Full-scale static behaviour of prestressed geopolymer concrete sleepers reinforced with steel fibres

Abstract

Profusive cracking leading to the deterioration of prestressed concrete sleepers has retained the sleepers from being exploited to their full extent. In addition, excess utilization of cement in producing the same has paved the way for developing its counterpart, geopolymer concrete (GPC), involving primary industrial residues as their precursors. This study presents a comprehensive investigation into the development and performance of high-strength geopolymer concrete sleepers for railway applications. The research focuses on the complete replacement of ordinary Portland cement with Fly ash and Ground Granulated Blast Furnace Slag in the geopolymer concrete mix, for mainline prestressed railway sleepers following Indian Railway Standards (IRS). Notably, the study includes experimental validations of long steel fibers as secondary reinforcement to the primary prestressing strands, aiming to enhance the ductility of the member. Experimental validations were performed on full-scale (1:1) sleeper members under static loading conditions. The main aim of this article was to assess the load carrying capacity at cracking and ultimate limits, rail seat bending moment, ductility indices, failure mechanism, electrical impedance, bond strength, and the eco-efficiency for the proposed prestressed geopolymer concrete sleeper members (with and without steel fibres) with reference to the conventional prestressed cement concrete sleepers.
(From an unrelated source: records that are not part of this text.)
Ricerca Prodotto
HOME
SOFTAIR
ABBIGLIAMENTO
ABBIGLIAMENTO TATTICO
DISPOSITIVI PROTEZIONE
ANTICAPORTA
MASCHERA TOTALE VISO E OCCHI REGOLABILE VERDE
The considered GPC mix was found to achieve higher load and moment carrying capacity by about 8.3% and 8.54% respectively compared to the conventional concrete mix. The addition of steel fibres in the GPC increased the load and moment capacity of sleepers by 23% and 24.21% respectively. Additionally, the steel fibre reinforced GPC showed improved displacement ductility demand over the plain geopolymer concrete averaging 25%, 28.5%, and 3% corresponding to ultimate, failure, and residual ductility index respectively. Though inclusion of steel fibers improves the performance of sleepers in terms of load and ductility, they were found incompatible with regard to the electrical impedance property when used in conjunction with the pre-stressing strands.